Do students at liberal arts universities have 'harder' courses than students at research universities?
Computer Science curricula at large research universities have 5 to 6 courses per semester. The Liberal Arts model dictates roughly 4 courses per semester. If the load on the student is considered to be equivalent, there must be something special to the teaching in the Liberal Arts model.
How is it that a 4 course Liberal Arts semester is as intensive as a 6 course research university semester?
UPDATE: Many of the comments below say the course load I mention above is inaccurate.

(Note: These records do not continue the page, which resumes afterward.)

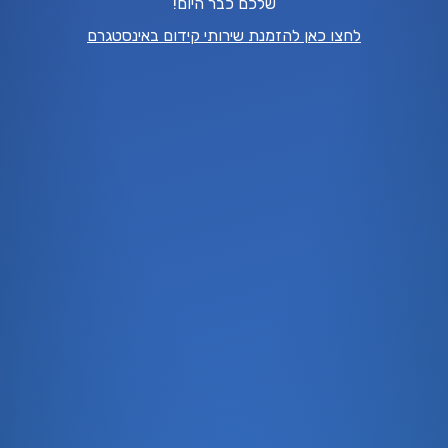
שלכם כבר היום!
לחצו כאן להזמנת שירותי קידום באינסטגרם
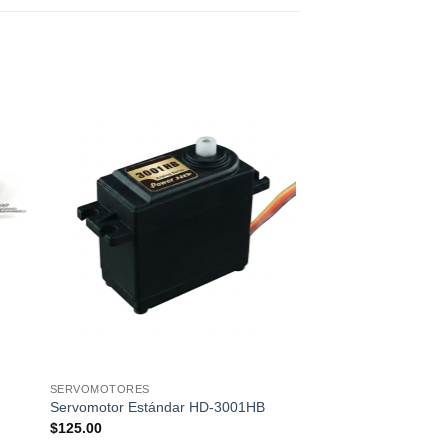
SERVOMOTORES
Servomotor Estándar HD-3001HB
$
125.00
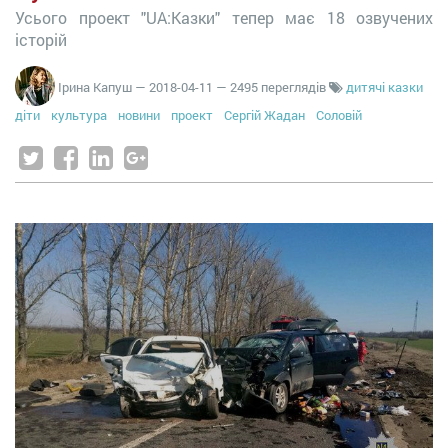
Усього проект "UA:Казки" тепер має 18 озвучених
історій
Ірина Капуш
—
2018-04-11
— 2495 переглядів
дитячі казки
діти
культура
новини
проект
Сергій Жадан
Соловій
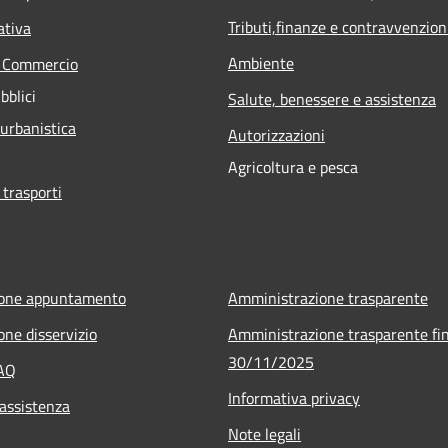
Tributi,finanze e contravvenzion
ativa
Ambiente
e Commercio
bblici
Salute, benessere e assistenza
 urbanistica
Autorizzazioni
Agricoltura e pesca
 trasporti
ione appuntamento
Amministrazione trasparente
one disservizio
Amministrazione trasparente fin
30/11/2025
FAQ
Informativa privacy
 assistenza
Note legali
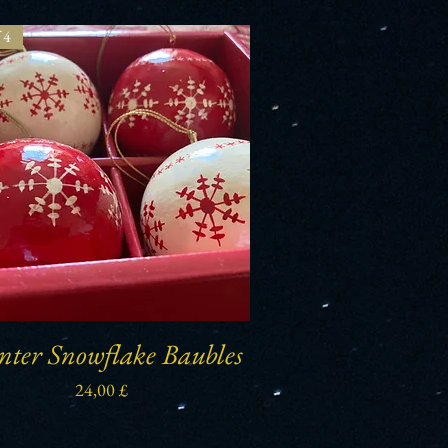
 4
ter Snowflake Baubles
Schnellansicht
Preis
24,00 £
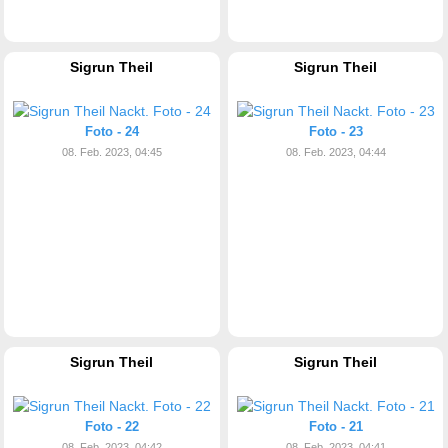
Sigrun Theil
Sigrun Theil
Foto - 24
Foto - 23
08. Feb. 2023, 04:45
08. Feb. 2023, 04:44
Sigrun Theil
Sigrun Theil
Foto - 22
Foto - 21
08. Feb. 2023, 04:42
08. Feb. 2023, 04:41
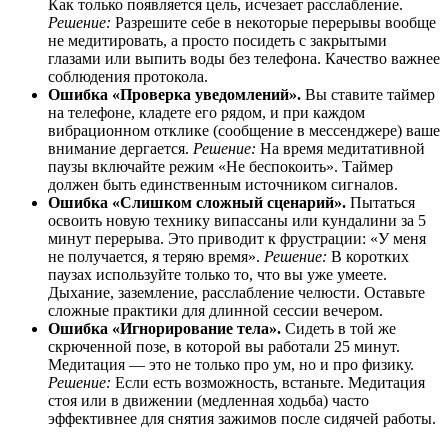
Как только появляется цель, исчезает расслабление.
Решение:
Разрешите себе в некоторые перерывы вообще
не медитировать, а просто посидеть с закрытыми
глазами или выпить воды без телефона. Качество важнее
соблюдения протокола.
Ошибка «Проверка уведомлений».
Вы ставите таймер
на телефоне, кладете его рядом, и при каждом
вибрационном отклике (сообщение в мессенджере) ваше
внимание дергается.
Решение:
На время медитативной
паузы включайте режим «Не беспокоить». Таймер
должен быть единственным источником сигналов.
Ошибка «Слишком сложный сценарий».
Пытаться
освоить новую технику випассаны или кундалини за 5
минут перерыва. Это приводит к фрустрации: «У меня
не получается, я теряю время».
Решение:
В коротких
паузах используйте только то, что вы уже умеете.
Дыхание, заземление, расслабление челюсти. Оставьте
сложные практики для длинной сессии вечером.
Ошибка «Игнорирование тела».
Сидеть в той же
скрюченной позе, в которой вы работали 25 минут.
Медитация — это не только про ум, но и про физику.
Решение:
Если есть возможность, встаньте. Медитация
стоя или в движении (медленная ходьба) часто
эффективнее для снятия зажимов после сидячей работы.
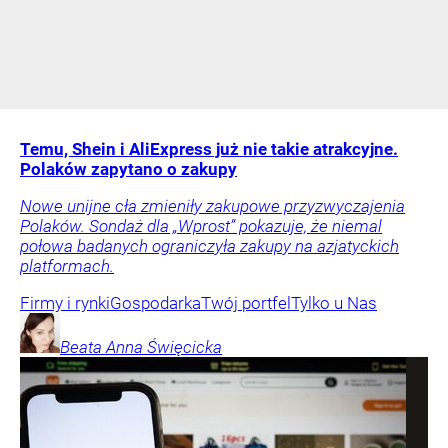
Temu, Shein i AliExpress już nie takie atrakcyjne.
Polaków zapytano o zakupy
Nowe unijne cła zmieniły zakupowe przyzwyczajenia
Polaków. Sondaż dla „Wprost” pokazuje, że niemal
połowa badanych ograniczyła zakupy na azjatyckich
platformach.
Firmy i rynki
Gospodarka
Twój portfel
Tylko u Nas
Beata Anna
Święcicka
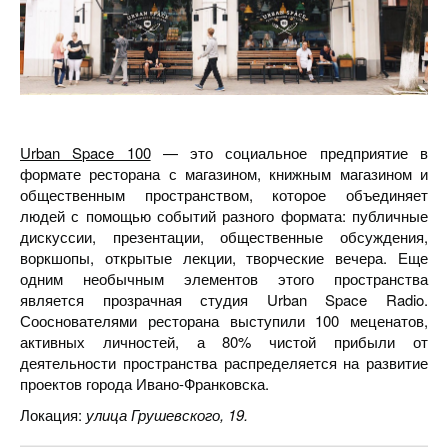
Urban Space 100
— это социальное предприятие в
формате ресторана с магазином, книжным магазином и
общественным пространством, которое объединяет
людей с помощью событий разного формата: публичные
дискуссии, презентации, общественные обсуждения,
воркшопы, открытые лекции, творческие вечера. Еще
одним необычным элементов этого пространства
является прозрачная студия Urban Space Radio.
Сооснователями ресторана выступили 100 меценатов,
активных личностей, а 80% чистой прибыли от
деятельности пространства распределяется на развитие
проектов города Ивано-Франковска.
Локация:
улица Грушевского, 19.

I have obtained the figures as follows.
- The Liberal Arts Computer Science Consortium (LACS) has released 3 LACS curricula in response to ACM/IEEE CS curriculum recommendations. The first in 1986 in response to the 1978 recommendation, next in 1996 in response to the 1991 recommendation and the most recent in 2007 in response to the 2001 recommendation. The 4 year course breakdown in all the LACS recommendations is roughly the same:
- 4 courses per semester
- 30-35% CS courses, 10% math, 5% science, and the rest, i.e. 50% or more courses on arts, humanities and social sciences.
- A typical graduation requirement at a research university is at least 120 credits, which comes to 5 3-credit courses per semester. Many require more than 120 so 6 course semesters are not uncommon.